Where "voorraden" appears in a line of the entries below, that line should be copied.

Saved data entries:

────────

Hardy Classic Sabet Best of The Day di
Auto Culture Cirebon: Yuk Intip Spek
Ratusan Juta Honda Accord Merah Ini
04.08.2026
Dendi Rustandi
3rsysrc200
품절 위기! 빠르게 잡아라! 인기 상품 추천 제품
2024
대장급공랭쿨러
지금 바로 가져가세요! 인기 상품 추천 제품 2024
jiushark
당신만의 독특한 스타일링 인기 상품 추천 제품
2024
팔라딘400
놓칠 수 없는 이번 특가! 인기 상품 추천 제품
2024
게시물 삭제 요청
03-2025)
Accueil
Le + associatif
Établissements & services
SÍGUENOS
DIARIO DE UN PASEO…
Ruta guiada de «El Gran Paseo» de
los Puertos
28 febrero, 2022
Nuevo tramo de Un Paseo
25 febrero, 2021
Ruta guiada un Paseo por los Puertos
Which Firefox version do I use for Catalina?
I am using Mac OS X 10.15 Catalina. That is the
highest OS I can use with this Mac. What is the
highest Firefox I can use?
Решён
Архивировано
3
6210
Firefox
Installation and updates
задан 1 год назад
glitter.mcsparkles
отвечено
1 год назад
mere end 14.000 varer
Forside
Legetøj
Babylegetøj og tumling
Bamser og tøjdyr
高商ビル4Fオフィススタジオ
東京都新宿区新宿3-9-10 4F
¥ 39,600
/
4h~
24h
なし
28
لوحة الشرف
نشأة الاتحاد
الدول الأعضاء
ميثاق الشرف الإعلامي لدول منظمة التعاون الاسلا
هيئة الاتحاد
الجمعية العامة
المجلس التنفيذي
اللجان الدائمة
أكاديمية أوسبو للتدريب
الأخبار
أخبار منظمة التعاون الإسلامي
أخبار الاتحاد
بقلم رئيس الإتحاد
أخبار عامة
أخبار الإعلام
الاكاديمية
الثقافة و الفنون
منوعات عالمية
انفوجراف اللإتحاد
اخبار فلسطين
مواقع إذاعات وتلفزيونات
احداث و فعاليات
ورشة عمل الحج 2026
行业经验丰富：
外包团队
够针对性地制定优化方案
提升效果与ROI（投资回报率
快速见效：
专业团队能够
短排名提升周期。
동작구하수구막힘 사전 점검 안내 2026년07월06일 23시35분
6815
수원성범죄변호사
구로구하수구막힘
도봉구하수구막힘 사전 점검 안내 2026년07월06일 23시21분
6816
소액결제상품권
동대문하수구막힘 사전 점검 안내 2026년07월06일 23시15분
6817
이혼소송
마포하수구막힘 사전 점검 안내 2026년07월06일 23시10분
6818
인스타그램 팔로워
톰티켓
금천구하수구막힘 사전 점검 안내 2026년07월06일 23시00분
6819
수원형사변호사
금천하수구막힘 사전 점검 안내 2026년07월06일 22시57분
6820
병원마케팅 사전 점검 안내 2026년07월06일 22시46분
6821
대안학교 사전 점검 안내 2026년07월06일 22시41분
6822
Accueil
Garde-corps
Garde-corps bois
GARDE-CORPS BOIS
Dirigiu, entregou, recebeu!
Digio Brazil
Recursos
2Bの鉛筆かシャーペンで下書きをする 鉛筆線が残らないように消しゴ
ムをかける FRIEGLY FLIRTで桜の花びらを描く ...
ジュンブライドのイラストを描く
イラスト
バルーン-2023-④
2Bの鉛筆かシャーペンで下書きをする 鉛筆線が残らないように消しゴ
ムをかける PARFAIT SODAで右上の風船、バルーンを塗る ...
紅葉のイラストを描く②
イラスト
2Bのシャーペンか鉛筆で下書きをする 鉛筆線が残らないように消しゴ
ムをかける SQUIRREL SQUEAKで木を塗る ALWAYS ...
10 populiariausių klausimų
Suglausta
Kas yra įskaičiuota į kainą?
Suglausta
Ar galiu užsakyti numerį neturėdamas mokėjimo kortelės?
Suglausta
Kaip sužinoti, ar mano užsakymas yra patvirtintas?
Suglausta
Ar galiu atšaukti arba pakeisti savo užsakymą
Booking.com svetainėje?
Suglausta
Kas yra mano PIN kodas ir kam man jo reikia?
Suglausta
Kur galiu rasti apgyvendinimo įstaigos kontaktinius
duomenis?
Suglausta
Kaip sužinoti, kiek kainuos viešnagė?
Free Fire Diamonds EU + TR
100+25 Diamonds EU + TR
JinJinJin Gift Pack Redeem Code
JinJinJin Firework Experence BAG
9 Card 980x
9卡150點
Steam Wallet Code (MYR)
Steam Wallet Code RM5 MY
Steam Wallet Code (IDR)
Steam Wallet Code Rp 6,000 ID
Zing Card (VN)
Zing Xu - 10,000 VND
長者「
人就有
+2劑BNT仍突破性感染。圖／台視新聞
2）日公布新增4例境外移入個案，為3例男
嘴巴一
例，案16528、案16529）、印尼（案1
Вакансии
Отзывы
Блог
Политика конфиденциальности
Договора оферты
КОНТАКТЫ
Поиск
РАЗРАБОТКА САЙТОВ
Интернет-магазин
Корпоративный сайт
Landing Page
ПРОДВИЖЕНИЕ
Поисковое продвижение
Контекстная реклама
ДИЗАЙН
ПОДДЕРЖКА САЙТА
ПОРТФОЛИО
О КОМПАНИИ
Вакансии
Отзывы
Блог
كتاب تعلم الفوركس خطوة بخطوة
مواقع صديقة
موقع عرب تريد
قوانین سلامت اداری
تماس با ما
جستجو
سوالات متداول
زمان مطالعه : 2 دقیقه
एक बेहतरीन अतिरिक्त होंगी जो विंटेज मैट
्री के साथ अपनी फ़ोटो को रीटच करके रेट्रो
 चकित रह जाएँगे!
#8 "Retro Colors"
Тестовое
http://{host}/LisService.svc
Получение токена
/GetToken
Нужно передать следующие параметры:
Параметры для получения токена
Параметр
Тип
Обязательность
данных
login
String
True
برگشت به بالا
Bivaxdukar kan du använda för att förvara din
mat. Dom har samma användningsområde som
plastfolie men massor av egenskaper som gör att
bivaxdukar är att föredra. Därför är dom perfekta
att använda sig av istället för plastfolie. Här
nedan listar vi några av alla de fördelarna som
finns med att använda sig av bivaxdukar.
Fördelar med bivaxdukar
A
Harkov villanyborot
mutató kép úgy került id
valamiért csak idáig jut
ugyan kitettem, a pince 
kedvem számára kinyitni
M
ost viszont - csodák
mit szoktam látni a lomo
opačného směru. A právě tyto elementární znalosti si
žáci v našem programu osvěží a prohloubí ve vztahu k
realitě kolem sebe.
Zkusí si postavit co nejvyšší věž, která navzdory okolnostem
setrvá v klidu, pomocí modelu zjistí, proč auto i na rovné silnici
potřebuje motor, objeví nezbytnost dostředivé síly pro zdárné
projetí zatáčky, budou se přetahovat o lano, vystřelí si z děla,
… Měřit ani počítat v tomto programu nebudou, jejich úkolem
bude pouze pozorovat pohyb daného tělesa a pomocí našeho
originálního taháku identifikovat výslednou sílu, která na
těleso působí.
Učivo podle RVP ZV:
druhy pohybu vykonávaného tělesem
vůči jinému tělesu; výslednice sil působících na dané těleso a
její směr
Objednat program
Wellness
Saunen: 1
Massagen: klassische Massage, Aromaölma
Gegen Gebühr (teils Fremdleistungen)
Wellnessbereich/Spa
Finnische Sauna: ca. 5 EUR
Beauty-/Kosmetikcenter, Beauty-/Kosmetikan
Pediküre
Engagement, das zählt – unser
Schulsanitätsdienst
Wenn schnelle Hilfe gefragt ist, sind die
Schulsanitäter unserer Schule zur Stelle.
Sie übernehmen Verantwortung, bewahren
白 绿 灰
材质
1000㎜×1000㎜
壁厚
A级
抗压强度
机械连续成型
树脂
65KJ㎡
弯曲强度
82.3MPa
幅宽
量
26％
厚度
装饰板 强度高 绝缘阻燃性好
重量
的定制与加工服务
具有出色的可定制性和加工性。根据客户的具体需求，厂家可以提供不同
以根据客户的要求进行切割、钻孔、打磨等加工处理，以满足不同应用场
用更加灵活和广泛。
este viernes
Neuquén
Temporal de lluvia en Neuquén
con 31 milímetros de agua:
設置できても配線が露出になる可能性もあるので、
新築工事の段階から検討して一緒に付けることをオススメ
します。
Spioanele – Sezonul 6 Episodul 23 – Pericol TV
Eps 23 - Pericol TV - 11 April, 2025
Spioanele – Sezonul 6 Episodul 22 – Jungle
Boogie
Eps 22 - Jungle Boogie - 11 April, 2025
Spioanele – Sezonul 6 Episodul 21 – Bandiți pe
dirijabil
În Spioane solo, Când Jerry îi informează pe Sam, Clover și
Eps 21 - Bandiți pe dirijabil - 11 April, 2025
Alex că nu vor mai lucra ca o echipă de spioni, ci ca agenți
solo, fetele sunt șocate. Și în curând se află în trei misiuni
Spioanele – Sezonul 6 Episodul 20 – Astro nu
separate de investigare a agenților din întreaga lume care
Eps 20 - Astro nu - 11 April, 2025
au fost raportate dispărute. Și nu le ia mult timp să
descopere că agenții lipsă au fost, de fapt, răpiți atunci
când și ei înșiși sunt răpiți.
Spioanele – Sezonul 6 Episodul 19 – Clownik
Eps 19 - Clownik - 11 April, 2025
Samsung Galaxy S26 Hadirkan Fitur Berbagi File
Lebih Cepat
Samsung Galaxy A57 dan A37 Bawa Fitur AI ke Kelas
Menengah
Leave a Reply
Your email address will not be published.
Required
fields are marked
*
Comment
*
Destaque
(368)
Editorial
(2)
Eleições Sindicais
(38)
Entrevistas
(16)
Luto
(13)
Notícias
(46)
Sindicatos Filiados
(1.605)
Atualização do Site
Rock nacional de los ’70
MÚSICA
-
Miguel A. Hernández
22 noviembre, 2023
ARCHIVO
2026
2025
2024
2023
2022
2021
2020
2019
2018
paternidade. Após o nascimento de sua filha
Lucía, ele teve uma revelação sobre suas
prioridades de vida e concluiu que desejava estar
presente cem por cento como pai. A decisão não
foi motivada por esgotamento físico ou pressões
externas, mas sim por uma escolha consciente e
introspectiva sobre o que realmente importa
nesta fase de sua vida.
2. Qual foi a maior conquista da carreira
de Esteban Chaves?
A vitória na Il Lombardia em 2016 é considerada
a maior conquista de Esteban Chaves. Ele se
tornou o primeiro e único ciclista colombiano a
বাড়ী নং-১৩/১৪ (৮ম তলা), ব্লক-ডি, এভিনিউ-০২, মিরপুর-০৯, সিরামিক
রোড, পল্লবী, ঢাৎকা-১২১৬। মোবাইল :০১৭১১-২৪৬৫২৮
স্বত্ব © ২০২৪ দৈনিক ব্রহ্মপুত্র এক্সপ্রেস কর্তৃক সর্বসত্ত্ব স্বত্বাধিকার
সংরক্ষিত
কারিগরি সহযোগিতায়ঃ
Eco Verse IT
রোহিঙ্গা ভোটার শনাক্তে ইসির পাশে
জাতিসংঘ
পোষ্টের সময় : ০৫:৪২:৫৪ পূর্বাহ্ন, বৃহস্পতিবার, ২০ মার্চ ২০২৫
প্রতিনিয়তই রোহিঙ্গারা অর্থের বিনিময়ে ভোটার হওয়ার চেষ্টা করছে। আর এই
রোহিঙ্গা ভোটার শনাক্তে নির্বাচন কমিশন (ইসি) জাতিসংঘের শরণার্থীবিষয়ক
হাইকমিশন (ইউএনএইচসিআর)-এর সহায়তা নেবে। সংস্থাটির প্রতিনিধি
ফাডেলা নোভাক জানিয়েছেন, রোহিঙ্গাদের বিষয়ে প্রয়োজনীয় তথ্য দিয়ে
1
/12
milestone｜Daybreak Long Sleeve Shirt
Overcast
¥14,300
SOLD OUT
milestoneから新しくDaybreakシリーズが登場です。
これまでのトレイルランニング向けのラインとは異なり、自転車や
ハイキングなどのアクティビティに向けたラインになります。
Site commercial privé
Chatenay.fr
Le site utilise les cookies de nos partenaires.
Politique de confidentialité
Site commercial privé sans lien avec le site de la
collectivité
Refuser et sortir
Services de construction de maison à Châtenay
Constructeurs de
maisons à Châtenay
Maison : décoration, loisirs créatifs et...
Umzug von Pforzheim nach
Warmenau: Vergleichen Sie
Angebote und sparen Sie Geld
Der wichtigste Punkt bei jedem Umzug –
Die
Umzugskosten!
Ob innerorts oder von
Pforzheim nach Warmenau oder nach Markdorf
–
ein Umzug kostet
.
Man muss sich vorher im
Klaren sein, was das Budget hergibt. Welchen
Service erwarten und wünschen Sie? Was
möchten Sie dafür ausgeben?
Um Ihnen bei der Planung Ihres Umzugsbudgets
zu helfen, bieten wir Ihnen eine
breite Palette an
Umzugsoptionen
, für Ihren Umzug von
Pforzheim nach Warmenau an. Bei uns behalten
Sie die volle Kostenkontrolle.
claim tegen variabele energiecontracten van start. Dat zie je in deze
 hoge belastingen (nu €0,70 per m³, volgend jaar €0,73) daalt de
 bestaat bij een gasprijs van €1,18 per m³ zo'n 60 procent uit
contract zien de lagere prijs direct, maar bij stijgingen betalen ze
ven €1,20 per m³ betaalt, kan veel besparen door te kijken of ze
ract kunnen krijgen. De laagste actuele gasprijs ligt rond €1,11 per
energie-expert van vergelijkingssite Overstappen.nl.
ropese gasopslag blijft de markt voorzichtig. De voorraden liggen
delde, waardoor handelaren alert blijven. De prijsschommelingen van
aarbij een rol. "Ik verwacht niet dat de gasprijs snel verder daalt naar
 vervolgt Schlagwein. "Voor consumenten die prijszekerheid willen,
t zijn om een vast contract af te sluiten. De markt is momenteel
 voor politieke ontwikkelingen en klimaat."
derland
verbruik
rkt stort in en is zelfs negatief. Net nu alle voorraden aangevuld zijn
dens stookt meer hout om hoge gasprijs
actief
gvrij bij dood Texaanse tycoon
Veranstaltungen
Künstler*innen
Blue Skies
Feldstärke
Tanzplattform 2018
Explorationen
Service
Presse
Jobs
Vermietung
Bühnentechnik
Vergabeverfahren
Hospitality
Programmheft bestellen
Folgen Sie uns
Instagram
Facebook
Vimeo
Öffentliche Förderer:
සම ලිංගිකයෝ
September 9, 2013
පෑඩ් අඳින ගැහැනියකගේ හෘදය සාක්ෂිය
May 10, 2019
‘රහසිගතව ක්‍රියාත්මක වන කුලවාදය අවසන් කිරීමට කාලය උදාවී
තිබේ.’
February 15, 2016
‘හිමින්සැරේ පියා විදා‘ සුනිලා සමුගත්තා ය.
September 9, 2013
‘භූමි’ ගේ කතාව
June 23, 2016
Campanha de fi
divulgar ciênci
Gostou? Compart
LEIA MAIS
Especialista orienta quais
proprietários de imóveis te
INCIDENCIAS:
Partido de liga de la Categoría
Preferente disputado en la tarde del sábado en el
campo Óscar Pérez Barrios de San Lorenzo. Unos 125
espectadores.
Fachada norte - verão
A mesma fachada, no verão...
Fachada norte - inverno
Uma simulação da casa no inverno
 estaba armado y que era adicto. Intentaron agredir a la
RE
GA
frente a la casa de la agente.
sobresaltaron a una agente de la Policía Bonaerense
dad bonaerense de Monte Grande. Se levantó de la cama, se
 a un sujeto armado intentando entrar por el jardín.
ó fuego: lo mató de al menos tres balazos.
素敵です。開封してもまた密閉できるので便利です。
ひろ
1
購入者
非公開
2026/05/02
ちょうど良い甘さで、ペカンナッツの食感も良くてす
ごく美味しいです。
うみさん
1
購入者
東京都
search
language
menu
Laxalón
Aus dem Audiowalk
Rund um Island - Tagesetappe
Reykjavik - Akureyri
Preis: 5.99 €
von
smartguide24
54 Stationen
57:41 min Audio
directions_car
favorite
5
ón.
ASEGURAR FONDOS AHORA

────────

• **ANSWER SPACE**
ropese gasopslag blijft de markt voorzichtig. De voorraden liggen
rkt stort in en is zelfs negatief. Net nu alle voorraden aangevuld zijn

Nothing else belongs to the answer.